Enfin, l’institution d’une journée nationale en faveur de l’abolition de la peine de mort pourrait permettre, d’une part, de rendre un hommage plus spécifique aux nombreux innocents condamnés chaque année afin qu’ils ne tombent pas dans l’oubli et, d’autre part, de mobiliser les énergies en faveur d’un moratoire universel sur les exécutions. Elle permettrait également de faire circuler des informations souvent confidentielles sur les pratiques de certains pays comme la Chine en matière d’exécutions.

Votre Commission des Lois s’inscrit pleinement à l’esprit de la présente proposition de loi visant à imposer aux établissements d’enseignement l’obligation d’effectuer un travail pédagogique de mémoire et de réflexion durant cette journée nationale. Les passions suscitées par les débats sur la peine de mort et la place de la justice dans les sociétés modernes ne doivent pas empêcher les plus jeunes d’entre nous de réfléchir à des questions déterminantes pour la formation de chaque citoyen.

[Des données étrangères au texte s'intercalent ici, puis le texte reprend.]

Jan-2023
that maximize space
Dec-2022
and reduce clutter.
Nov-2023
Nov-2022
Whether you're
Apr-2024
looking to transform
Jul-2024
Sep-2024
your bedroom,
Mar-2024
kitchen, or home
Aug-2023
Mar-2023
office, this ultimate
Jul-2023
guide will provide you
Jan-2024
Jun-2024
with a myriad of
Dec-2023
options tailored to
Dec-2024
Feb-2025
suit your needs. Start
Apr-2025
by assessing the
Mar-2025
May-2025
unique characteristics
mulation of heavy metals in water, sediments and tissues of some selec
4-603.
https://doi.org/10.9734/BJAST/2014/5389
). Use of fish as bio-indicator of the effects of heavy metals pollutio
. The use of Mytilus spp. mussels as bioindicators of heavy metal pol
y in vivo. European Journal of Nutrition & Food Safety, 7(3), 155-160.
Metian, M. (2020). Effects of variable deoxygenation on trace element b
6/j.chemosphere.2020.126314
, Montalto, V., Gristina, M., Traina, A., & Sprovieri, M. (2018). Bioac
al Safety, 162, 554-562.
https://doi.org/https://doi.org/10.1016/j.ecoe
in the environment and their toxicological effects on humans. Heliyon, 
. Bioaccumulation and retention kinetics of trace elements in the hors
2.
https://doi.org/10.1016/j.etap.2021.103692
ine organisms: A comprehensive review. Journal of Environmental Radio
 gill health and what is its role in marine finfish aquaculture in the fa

Les établissements d’enseignement pourraient jouer un rôle essentiel, mais non exclusif, pour faire progresser la réflexion sur l’abolition universelle de la peine de mort.

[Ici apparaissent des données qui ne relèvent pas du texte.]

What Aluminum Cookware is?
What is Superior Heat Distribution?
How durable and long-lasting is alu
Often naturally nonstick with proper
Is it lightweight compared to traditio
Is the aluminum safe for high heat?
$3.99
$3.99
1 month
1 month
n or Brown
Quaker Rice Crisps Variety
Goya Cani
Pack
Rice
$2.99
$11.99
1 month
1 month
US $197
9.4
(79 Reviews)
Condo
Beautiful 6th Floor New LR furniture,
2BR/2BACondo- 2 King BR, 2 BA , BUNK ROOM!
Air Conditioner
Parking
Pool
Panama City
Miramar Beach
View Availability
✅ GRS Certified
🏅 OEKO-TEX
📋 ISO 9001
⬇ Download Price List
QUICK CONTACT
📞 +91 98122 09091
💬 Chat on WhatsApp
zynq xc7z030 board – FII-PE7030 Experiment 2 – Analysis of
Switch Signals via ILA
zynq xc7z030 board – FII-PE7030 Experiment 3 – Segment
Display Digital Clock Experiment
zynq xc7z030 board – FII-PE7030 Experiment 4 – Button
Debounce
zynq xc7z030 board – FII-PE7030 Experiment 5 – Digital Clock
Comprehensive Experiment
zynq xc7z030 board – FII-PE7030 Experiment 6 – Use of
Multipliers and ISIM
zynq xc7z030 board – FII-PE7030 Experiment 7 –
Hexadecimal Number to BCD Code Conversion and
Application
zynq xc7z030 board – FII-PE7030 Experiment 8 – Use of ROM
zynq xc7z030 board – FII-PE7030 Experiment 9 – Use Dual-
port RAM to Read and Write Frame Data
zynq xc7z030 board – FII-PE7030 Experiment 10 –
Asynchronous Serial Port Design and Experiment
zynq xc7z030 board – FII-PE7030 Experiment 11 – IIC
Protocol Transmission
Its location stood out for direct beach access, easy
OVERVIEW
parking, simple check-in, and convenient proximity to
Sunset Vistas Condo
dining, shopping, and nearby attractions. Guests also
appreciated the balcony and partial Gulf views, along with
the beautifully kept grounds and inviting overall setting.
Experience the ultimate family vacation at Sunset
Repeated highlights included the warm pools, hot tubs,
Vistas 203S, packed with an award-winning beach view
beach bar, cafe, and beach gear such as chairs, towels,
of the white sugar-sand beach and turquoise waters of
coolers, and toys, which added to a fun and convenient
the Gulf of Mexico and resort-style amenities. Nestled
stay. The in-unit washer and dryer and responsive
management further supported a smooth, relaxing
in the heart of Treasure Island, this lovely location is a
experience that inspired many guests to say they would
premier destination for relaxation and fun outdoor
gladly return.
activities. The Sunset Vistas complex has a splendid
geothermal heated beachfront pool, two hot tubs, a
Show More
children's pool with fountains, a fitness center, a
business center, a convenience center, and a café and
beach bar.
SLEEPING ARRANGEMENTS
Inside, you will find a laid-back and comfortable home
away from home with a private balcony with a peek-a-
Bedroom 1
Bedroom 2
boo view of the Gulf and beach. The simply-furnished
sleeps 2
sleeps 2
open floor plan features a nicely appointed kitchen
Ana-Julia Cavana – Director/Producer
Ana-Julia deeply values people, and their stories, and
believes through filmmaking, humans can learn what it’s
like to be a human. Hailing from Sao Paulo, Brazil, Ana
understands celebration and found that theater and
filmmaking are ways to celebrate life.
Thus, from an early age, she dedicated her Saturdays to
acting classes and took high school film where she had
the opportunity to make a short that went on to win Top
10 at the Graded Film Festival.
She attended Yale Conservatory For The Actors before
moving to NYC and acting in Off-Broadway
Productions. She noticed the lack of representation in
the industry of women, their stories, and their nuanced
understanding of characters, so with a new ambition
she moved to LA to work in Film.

Votre Commission des Lois, à l’unanimité, vous propose d’adopter cette proposition de loi sous réserve de quelques modifications tendant :

- à préciser à l’article premier que l’institution d’une journée nationale, le 9 octobre, correspond à la date anniversaire de l’entrée en vigueur de la loi portant abolition de la peine de mort ;

- à confier à l’autorité compétente en matière de détermination des programmes - le Ministre de l’éducation nationale - plutôt qu’aux établissements d’enseignement, le soin de prévoir les conditions dans lesquelles est effectué un travail pédagogique de réflexion sur ce thème dans les établissements scolaires à l’occasion de cette journée ;

- à ne pas créer d’obligation pour les jeunes publics, mais une faculté ;

- à prévoir l’obligation pour le gouvernement d’informer le Parlement, chaque année, sur les initiatives prises pour faire reculer la peine de mort dans le monde.

Notre Haute assemblée a commémoré le 20ème anniversaire de l’abolition de la peine de mort en France avec dignité. Je suis convaincue qu’elle s’honorera en votant cette proposition de loi.